How does a linear operator act on vectors that are not eigenvectors of the operator? I feel like I have the wrong end of the stick in thinking about quantum state vectors, and so wish to try and clear this up.
If I prepare a single spin in the up state (along the z-dimension), and repeatedly measure the spin in this direction, I will repeatedly obtain +1 due to the up vector being an eigenvector of the z-spin operator, with eigenvalue +1?
My question is if I then measure the component of spin along the x-direction, I will randomly obtain +1 or -1, but what state is the system left in. The up vector is not an eigenvector of the x-spin operator, and there does not exist an eigenvalue with which the outcome of measurement can be.
I feel like I am just missing something here so I would be very grateful if you could clear this up.
 A: When you measure an observable of a system which is in a definite eigenstate of said observable, you will always find the associated eigenvalue, as you know.
General states in quantum mechanics are almost never eigenstates of an observable. But all states can be represented as a linear combination of those eigenstates. For your problem we can say $|\psi> = a|\uparrow_x> + b |\downarrow_x>$, with the arrows indicating the direction and the $x$ subscript denoting that we are talking relative to the $x$ direction.

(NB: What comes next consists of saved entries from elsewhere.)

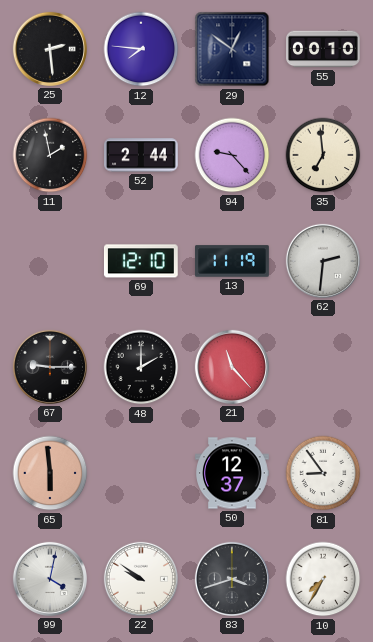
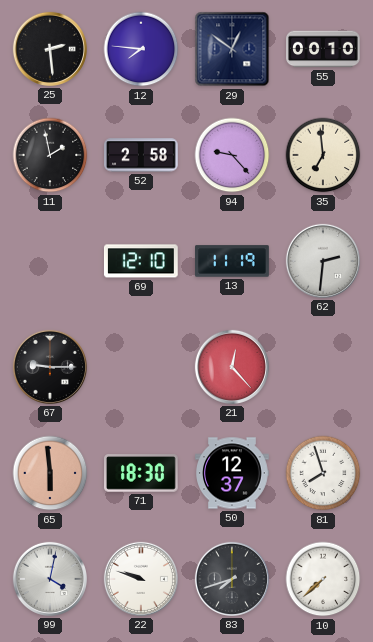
52: 2:44 -> 2:58
48: 2:00 -> none
21: 11:23 -> 12:23
71: none -> 18:30
81: 8:54 -> 7:57
22: 9:51 -> 9:48
83: 3:42 -> 7:42
10: 7:35 -> 7:38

When you measure such a state, the system will 'collapse' into an eigenstate and you will measure the associated eigenvalue. By 'collapse' we mean that the state changes abruptly from a linear combination of eigenstates to a single, definite eigenstate. There is no way to predict which eigenstate it will collapse into. The best you can do is predict the probability to collapse into a specific eigenstate. More specifically, if the above $|\psi>$ was properly normalized, the probability for the system to collapse into $|\uparrow_x>$ is $a^2$ and the probability for the system to collapse into $|\downarrow_x>$ is $b^2$.
See also the Measurement Problem in quantum mechanics.
A: The system is left in whichever eigenstate of the spin in x-direction operator it ended up after the measurement. The state of the system will be a superposition state with respect to the z-direction angular momentum.
When you say "the up operator", you presumably mean the $S_z$ operator. It's true that its eigenstates are not eigenstates of the $S_x$ operator. However the eigenstates of $S_z$ could be expressed in terms of the eigenstates of the $S_x$ with a change of basis. You could subsequently measure $S_x$.